Года два назад к нам пришла мама, которая очень волновалась из-за того, что ее двадцатидвухмесячная дочь еще не говорит: «Когда ей исполнилось восемнадцать месяцев, я начала удивляться, что до сих пор она не заговорила». Девочка принесла с собой медвежонка, которого устроила на руках у папы, и я заметила, что ребенок следит за разговором. «Твоя мама пришла из-за тебя, – сказала я. – Она немного расстроена, что ты не говоришь, как другие дети в твоем возрасте. Мы будем говорить о тебе, а ты можешь в это время слушать». Мы сидели втроем – ее родители и я – и пытались вникнуть в проблему. Я спросила у матери, что произошло, когда ребенку было восемнадцать месяцев, поскольку именно в этом возрасте мама начала волноваться, что ее дочь не говорит. «Ничего… ничего не происходило», – сказала та. А я вижу, девочка берет в углу куклу, совсем не пригодную для игры, кладет ее поверх материнской юбки и устраивает падение куклы, в то время как мишку – она же – прекрасно пристроила в руки отца. Она поднимает и снова кладет куклу поверх юбки, видимо, для того, чтобы та снова упала.
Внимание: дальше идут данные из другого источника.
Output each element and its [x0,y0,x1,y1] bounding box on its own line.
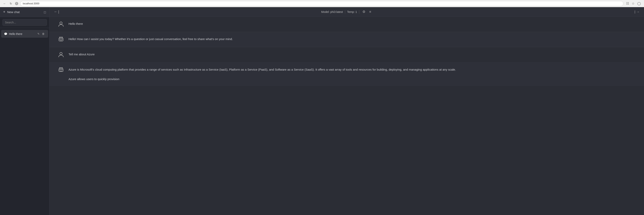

Тогда я обращаюсь к маме, называя малышку по имени: «Смотрите, что делает Лоранс: она приносит разломанную куклу (а ведь неломаных там бог знает сколько!), кладет ее вам на область половых органов и устраивает это падение… Это что-нибудь да означает! Мне кажется, что это Лоранс рассказывает мне, что вы намеренно вызвали преждевременные роды, когда ей было восемнадцать месяцев». – «Что? Что вы сказали? Впрочем, в самом деле, да – это правда!» И малышка глядит на меня, смотрит на маму, смотрит на своего папу… и бросается к матери, когда та мне говорит: «Да, это правда… Я сделала аборт, потому что мы не хотели…» – «Вот тут-то собака и зарыта: вы не рассказали вашей дочке… Она – не поняла и с тех самых пор убеждена в следующем: „Я не нужна моей маме, потому что мама ребенка не хочет”». Ребенок как бы вместе с матерью переживает ее беременность, и если мать отказывает зарождающейся в ней новой жизни, это моментально отражается на потенциальных возможностях ребенка живущего: он в этом случае может затормозиться в развитии. Лоранс тогда тут же сделалась папиным ребенком, вместо того чтобы продолжать развиваться как девочка, по образу своей матери.
Беседа эта была поистине волшебством, сказали бы те, кто не знаком с психоанализом; она была удивительной – сказали бы другие, потому что малышка снова стала хорошо относиться к своей матери, чего давно уже не было – мать представляла для нее потенциальную опасность в связи с отношением к той жизни, которую девочка в ней учуяла, – ведь словесного объяснения временного нежелания иметь другого ребенка не было: родители не сказали, что еще одного ребенка они хотели бы, но попозднее, а сейчас не тот момент, это не своевременно по причине их бюджета, из-за этого, из-за того… Не предупредили Лоранс, что в прерывании беременности как таковой виновата не она, что возможность родить никуда не девается у женщины, но зависит от других. А это прерывание беременности у матери может тормозить развитие другого ребенка в семье.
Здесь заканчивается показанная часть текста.